To achieve it, engineers kept, as far as possible, to what they knew. ‘Borrowing’ the bridge, gear train and pallet assembly from the Cal. 3035, the entire escapement is almost identical to the traditional mechanism, with the exception of the pulse motor and electronics. They also fitted an oscillator four times faster than that found on the Beta-21 and a thermistor to regulate the frequency of the quartz crystals vibrations depending on the ambient temperature. The Cal. 5035 and 5055 were among the first thermocompensation movements ever made.
Rolex may have been dragged kicking and screaming into the world of quartz movements, but once committed they stuck to their old adage of ‘if something’s worth engineering, it’s worth over-engineering.’

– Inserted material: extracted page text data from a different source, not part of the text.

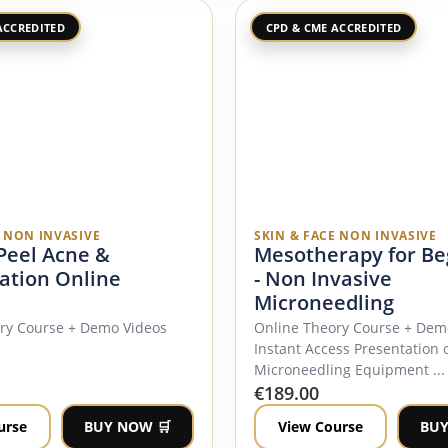
ACCREDITED
CPD & CME ACCREDITED
E NON INVASIVE
SKIN & FACE NON INVASIVE
 Peel Acne &
Mesotherapy for Be
ation Online
- Non Invasive
Microneedling
ory Course + Demo Videos
Online Theory Course + Dem
Instant Access Presentation 
Microneedling Equipment ...
€
189.00
urse
BUY NOW 🛒
View Course
BUY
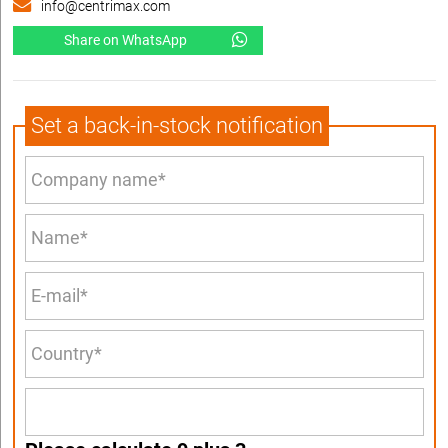
info@centrimax.com
Share on WhatsApp
Set a back-in-stock notification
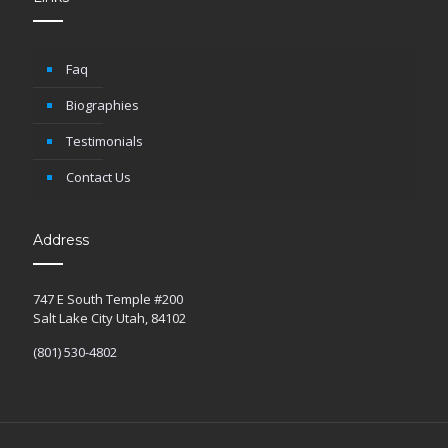
Faq
Biographies
Testimonials
Contact Us
Address
747 E South Temple #200
Salt Lake City Utah, 84102
(801) 530-4802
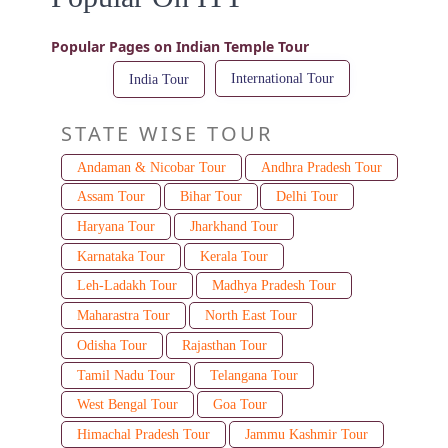
Popular Pages on Indian Temple Tour
International Tour
India Tour
STATE WISE TOUR
Andaman & Nicobar Tour
Andhra Pradesh Tour
Assam Tour
Bihar Tour
Delhi Tour
Haryana Tour
Jharkhand Tour
Karnataka Tour
Kerala Tour
Leh-Ladakh Tour
Madhya Pradesh Tour
Maharastra Tour
North East Tour
Odisha Tour
Rajasthan Tour
Tamil Nadu Tour
Telangana Tour
West Bengal Tour
Goa Tour
Himachal Pradesh Tour
Jammu Kashmir Tour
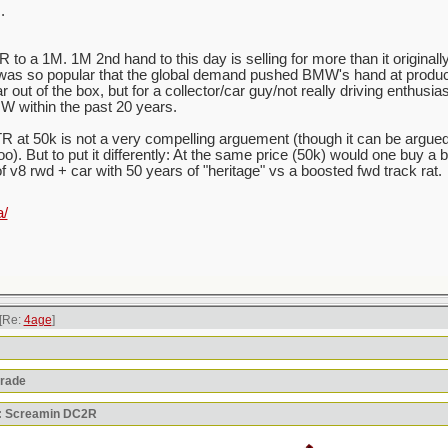
.
to a 1M. 1M 2nd hand to this day is selling for more than it originally
was so popular that the global demand pushed BMW's hand at produci
out of the box, but for a collector/car guy/not really driving enthusias
W within the past 20 years.
 at 50k is not a very compelling arguement (though it can be argue
oo). But to put it differently: At the same price (50k) would one buy a
of v8 rwd + car with 50 years of "heritage" vs a boosted fwd track rat.
a/
[Re:
4age
]
orade
y: Screamin DC2R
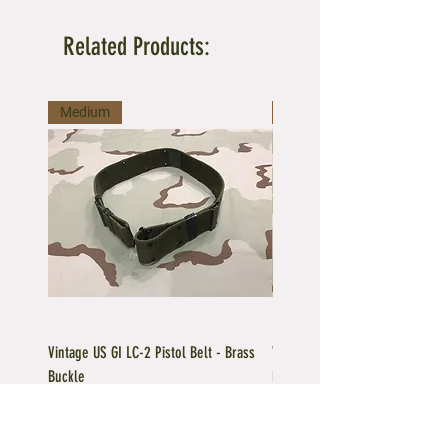
Related Products:
Medium
Large
Vintage US GI LC-2 Pistol Belt - Brass
Vintage US GI LC-1 Pistol Belt -
Buckle
Buckle
Regular Price
Sale Price
Price
$39.95
$35.96
$39.95
Add to Cart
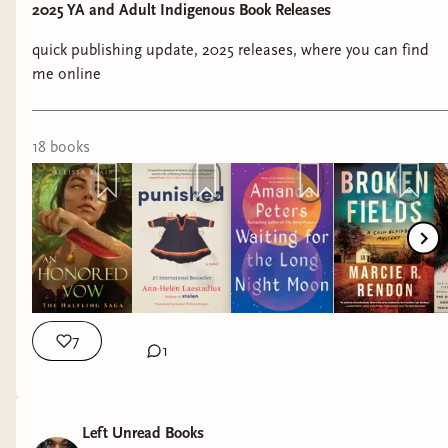
2025 YA and Adult Indigenous Book Releases
Genre:
Contemporary Romance
quick publishing update, 2025 releases, where you can find
Release Date:
January 27, 2025
me online
Title:
Carving Shadows Into Gold
(Forging Silver
into Stars #2)
by Brigid Kemmerer
18
book
s
Representation:
amputee, mobility aid user,
PTSD
Genre:
YA Fantasy
Release Date:
January 28, 2025
7
Title:
A Merry Murderous Midwinter
(The
1
Skeleton Crew #3) by Dahlia Donovan
Representation:
autism
Left Unread Books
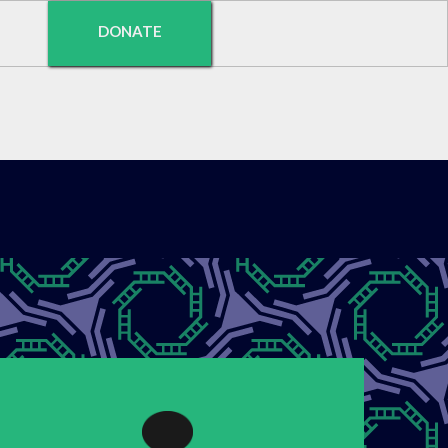
DONATE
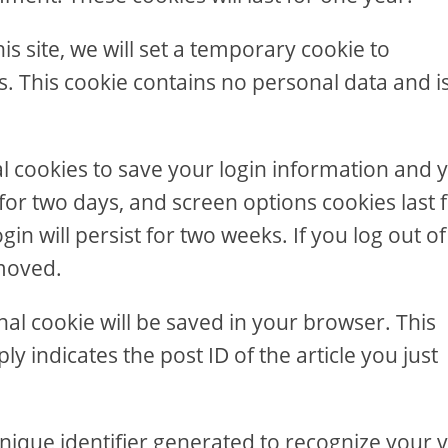
is site, we will set a temporary cookie to
. This cookie contains no personal data and i
al cookies to save your login information and 
 for two days, and screen options cookies last 
in will persist for two weeks. If you log out of
emoved.
ional cookie will be saved in your browser. This
y indicates the post ID of the article you just
nique identifier generated to recognize your vi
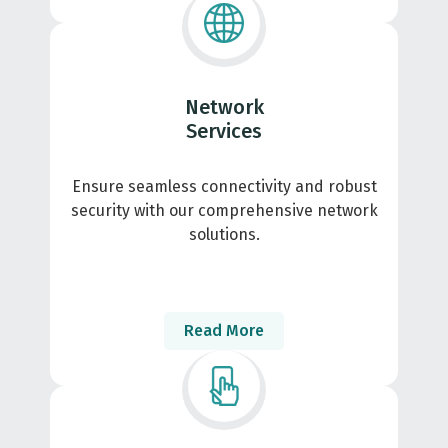
Network
Services
Ensure seamless connectivity and robust
security with our comprehensive network
solutions.
Read More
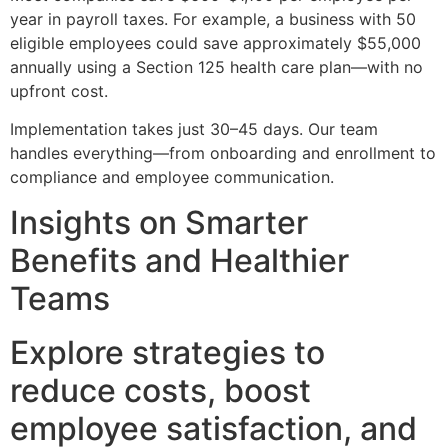
year in payroll taxes. For example, a business with 50
eligible employees could save approximately $55,000
annually using a Section 125 health care plan—with no
upfront cost.
Implementation takes just 30–45 days. Our team
handles everything—from onboarding and enrollment to
compliance and employee communication.
Insights on Smarter
Benefits and Healthier
Teams
Explore strategies to
reduce costs, boost
employee satisfaction, and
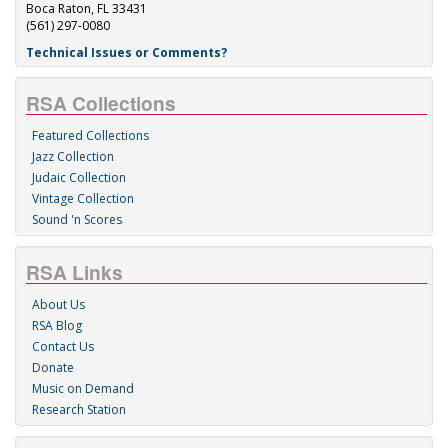
Boca Raton, FL 33431
(561) 297-0080
Technical Issues or Comments?
RSA Collections
Featured Collections
Jazz Collection
Judaic Collection
Vintage Collection
Sound 'n Scores
RSA Links
About Us
RSA Blog
Contact Us
Donate
Music on Demand
Research Station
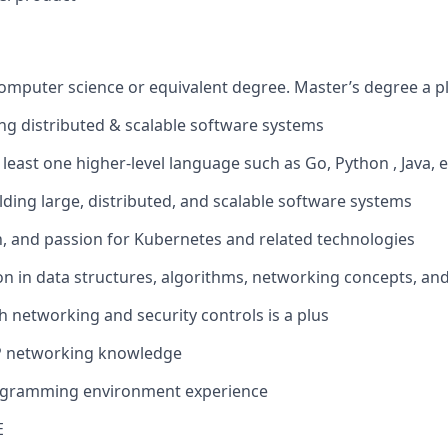
computer science or equivalent degree. Master’s degree a p
ing distributed & scalable software systems
t least one higher-level language such as Go, Python , Java, e
lding large, distributed, and scalable software systems
th, and passion for Kubernetes and related technologies
on in data structures, algorithms, networking concepts, and
h networking and security controls is a plus
P networking knowledge
ogramming environment experience
E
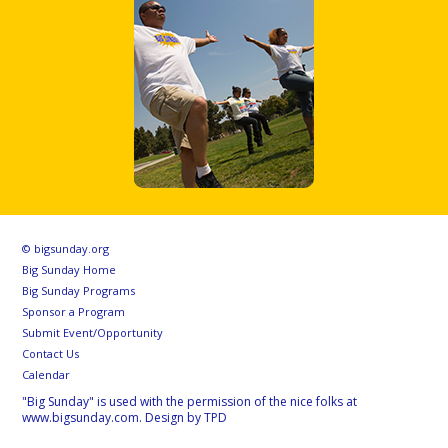
© bigsunday.org
Big Sunday Home
Big Sunday Programs
Sponsor a Program
Submit Event/Opportunity
Contact Us
Calendar
"Big Sunday" is used with the permission of the nice folks at
www.bigsunday.com. Design by TPD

The interior goings-on of the Datejust and its electronic counterpart actually bore more resemblance to each other than the exteriors.

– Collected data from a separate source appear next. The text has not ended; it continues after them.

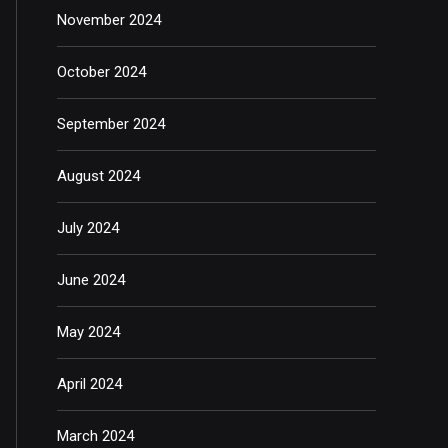
November 2024
October 2024
September 2024
August 2024
July 2024
June 2024
May 2024
April 2024
March 2024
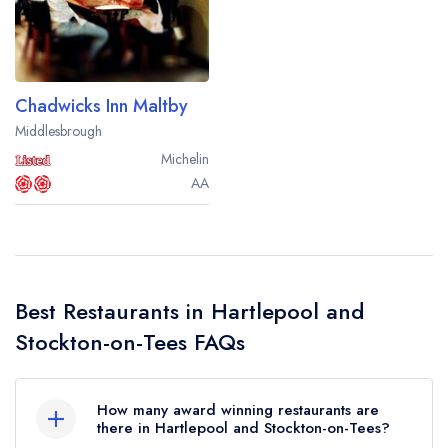
Best restaurants in Wales
Best restaurants in Northern Ireland
View all best restaurant areas
Chadwicks Inn Maltby
Best gastropubs in the UK and Ireland
Middlesbrough
Michelin
View all best gastropub areas
AA
Best afternoon tea in the UK and Ireland
View all best afternoon tea areas
Best restaurants by cuisine
Best Restaurants in Hartlepool and
Best restaurants from celebrity chefs
Stockton-on-Tees FAQs
How many award winning restaurants are
there in Hartlepool and Stockton-on-Tees?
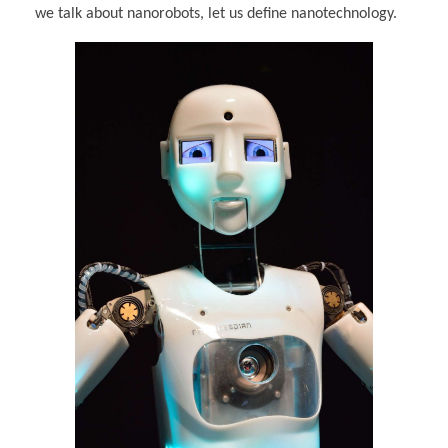
we talk about nanorobots, let us define nanotechnology.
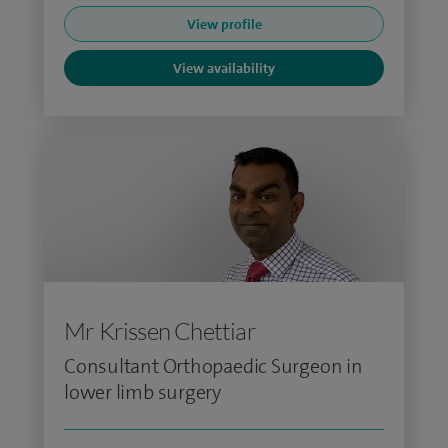
View profile
View availability
Mr Krissen Chettiar
Consultant Orthopaedic Surgeon in
lower limb surgery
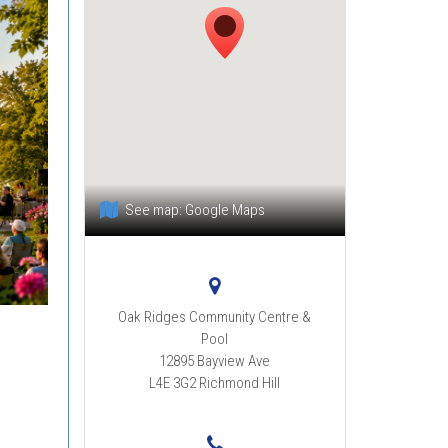
See map:
Google Maps
Oak Ridges Community Centre &
Pool
12895 Bayview Ave
L4E 3G2
Richmond Hill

The original piece has always kept its soft lines over the years, with rounded lugs and a gracefully sweeping profile.
For the Oysterquartz Datejust, Rolex stayed with the design motif of the prototype ref. 5100 Beta-21, a piece designed by Gerald Genta, the man responsible for the distinctive Royal Oak from Audemars Piguet. As archetypally 70s as platform shoes and The Sex Pistols, the flowing curves were sacrificed for flat angular surfaces and a unique integrated three-link bracelet.

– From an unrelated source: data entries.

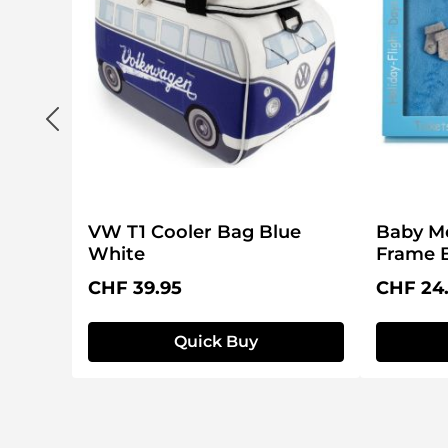
VW T1 Cooler Bag Blue
Baby M
White
Frame 
Regular price:
Regular 
CHF 39.95
CHF 24
Quick Buy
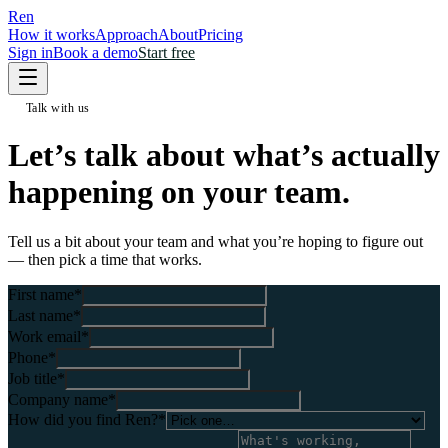
Ren
How it works
Approach
About
Pricing
Sign in
Book a demo
Start free
Talk with us
Let’s talk about what’s
actually
happening
on your team.
Tell us a bit about your team and what you’re hoping to figure out
— then pick a time that works.
First name
*
Last name
*
Work email
*
Phone
*
Job title
*
Company name
*
How did you find Ren?
*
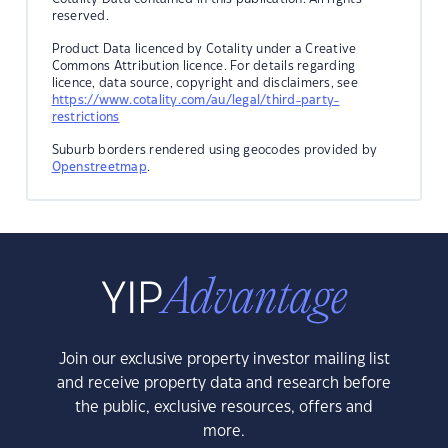
reserved.
Product Data licenced by Cotality under a Creative
Commons Attribution licence. For details regarding
licence, data source, copyright and disclaimers, see
https://www.cotality.com/au/legal/third-party-
restrictions
Suburb borders rendered using geocodes provided by
Openstreetmap
.
Join our exclusive property investor mailing list
and receive property data and research before
the public, exclusive resources, offers and
more.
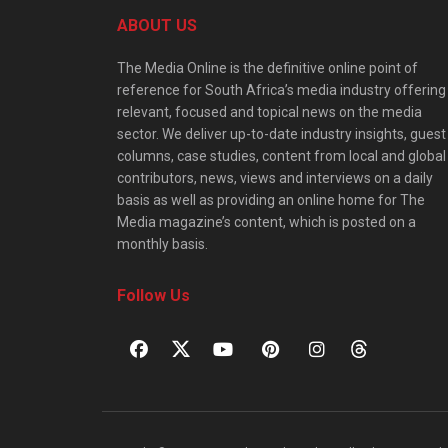
ABOUT US
The Media Online is the definitive online point of
reference for South Africa’s media industry offering
relevant, focused and topical news on the media
sector. We deliver up-to-date industry insights, guest
columns, case studies, content from local and global
contributors, news, views and interviews on a daily
basis as well as providing an online home for The
Media magazine’s content, which is posted on a
monthly basis.
Follow Us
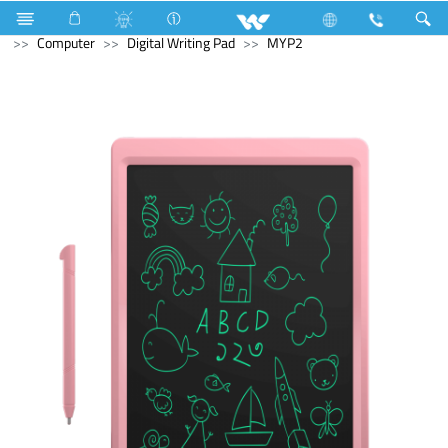
Refrigerator & Freezer
Freezer
Computer
Speaker
Computer
Digital Writing Pad
MYP2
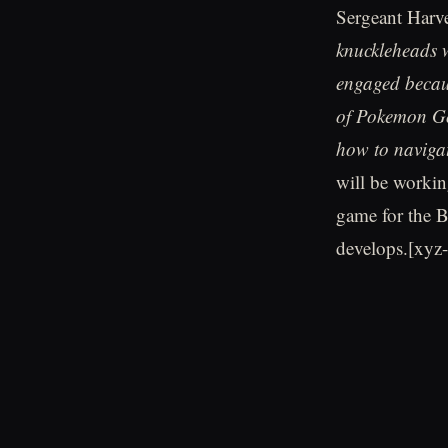
Sergeant Harv
knuckleheads w
engaged becaus
of Pokemon Go 
how to navigat
will be worki
game for the B
develops.[xyz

It was a deliberate attempt by Rolex to make sure that no one was going to mistake the upstart new model with one that had been successfully evolving for decades.
The Options and Numbers
Production of the Oysterquartz Datejust lasted from 1977 through to 2001. As clear an indication of Rolex’s distaste for the new technology as any can be found from the number of watches they produced in that time. Whereas the brand complete around one million mechanical pieces a year, in the near quarter of a century of its involvement with quartz, just 25,000 were made.
The Oysterquartz Datejust was available in just three styles; fully stainless steel (ref. 17000), yellow Rolesor (ref. 17013) and white Rolesor (ref. 17014).
Even so, they proved relatively popular, despite the lack of choice compared to the mechanical model, mainly due to the lower price point. While traditional movements demand a particular form of artistry to create, one that has to be paid for, the electronics inside the Oysterquartz models could be had for significantly less.
The two watches may share a name, or at least most of it, but are in reality not particularly similar. The Oysterquartz’s styling is a world away from the accepted Rolex design language, sharing more in common with the Royal Oak or even a Nautilus from Patek Philippe.
The new caliber inside the classic Datejust had brought with it a beautifully smooth seconds hand; the one inside the quartz version jumped like a cheap import.
Today however, the Oysterquartz is becoming increasingly sought after, as the perpetual hunt for the next big thing by collectors continues. The novelty and, of course, the extreme rarity of the Rolex quartz pieces make them highly desirable and even surprisingly attainable.
The standard Datejust is, and will always be, the benchmark by which all other simple three-hand watches are judged. With a range comprehensive enough to suit everyone’s taste and a heritage as faultless as it is possible to get, it is still at the top of any enthusiast’s wish list.